Die Betreuer und Kinder
Derweil flitzen die Kinder innen und auf dem Außengelände umher und genießen die Zeit. Mathilda (7) und Fritz (8) machen es sich nacheinander auf dem Schminkstuhl bequem. „Ich möchte einen Tiger“, sagt Fritz selbstbewusst in Richtung des Profis, Vaso Tsaveli. Fritz ist zum zweiten Mal bei der Stadtranderholung dabei: „Wir machen hier so viel und ich finde hier immer neue Freunde“, sagt der Junge aus Hüingsen fröhlich. „Das professionell Kinderschminken haben wir uns in diesem Jahr gegönnt“, erklärt Denise Rüscher mit Blick auf den großen Schminkkoffer. Und es kommt an. Die Kleinen sind glücklich - ganz gleich, ob als Iron Man, Sternenhimmel, Hai oder eben Tiger.
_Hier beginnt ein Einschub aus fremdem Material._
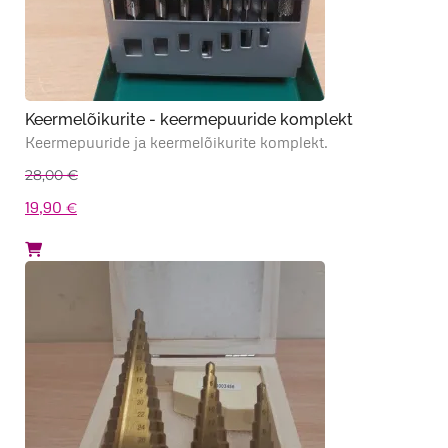
Keermelõikurite - keermepuuride komplekt
Keermepuuride ja keermelõikurite komplekt.
28,00
€
Algne
Praegune
19,90
€
hind
hind
oli:
on:
28,00 €.
19,90 €.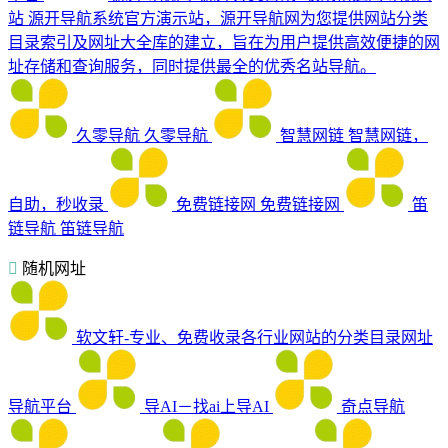
站
源开导航系统官方演示站，源开导航网为您提供网站分类
目录索引及网址大全库的建立，旨在为用户提供高效便捷的网
址存储和查询服务，同时提供最全的优秀名站导航。
久零导航
久零导航
智慧网链
智慧网链，
自助，秒收录
免费链接网
免费链接网
笛
链导航
笛链导航
随机网址
软文轩-专业、免费收录各行业网站的分类目录网址
导航平台
导AI－找ai上导AI
奇点导航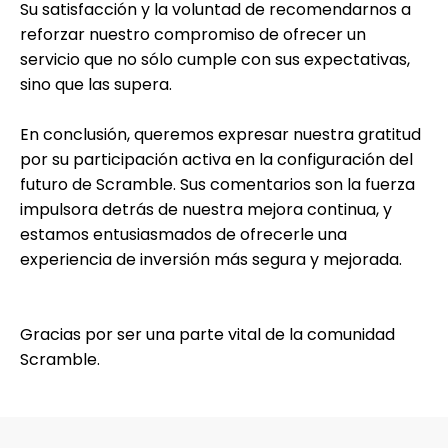
Su satisfacción y la voluntad de recomendarnos a
reforzar nuestro compromiso de ofrecer un
servicio que no sólo cumple con sus expectativas,
sino que las supera.
En conclusión, queremos expresar nuestra gratitud
por su participación activa en la configuración del
futuro de Scramble. Sus comentarios son la fuerza
impulsora detrás de nuestra mejora continua, y
estamos entusiasmados de ofrecerle una
experiencia de inversión más segura y mejorada.
Gracias por ser una parte vital de la comunidad
Scramble.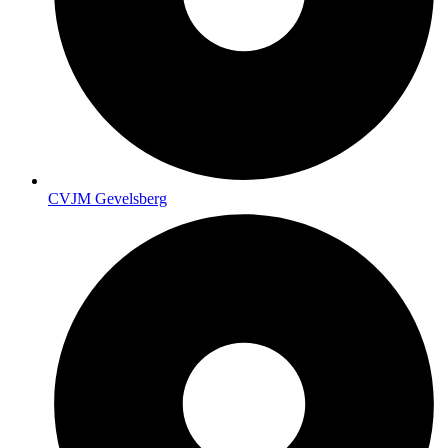
CVJM Gevelsberg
„Wir machen hier so viel und ich finde hier immer neue Freunde.“
Doch das schönste Programm nützt nichts, wenn es keine ehrenamtlichen Betreuer gibt. Tim Hauke ist einer von ihnen und macht zum ersten Mal als Betreuer mit. Ein Glitzerherz ziert seine Wange. Er ist eben mittendrin, statt nur dabei. „Wir hatten damals einen tollen Betreuer und haben schöne Ausflüge gemacht“, erinnert er sich an seine eigene Zeit bei der Stadtranderholung als Kind.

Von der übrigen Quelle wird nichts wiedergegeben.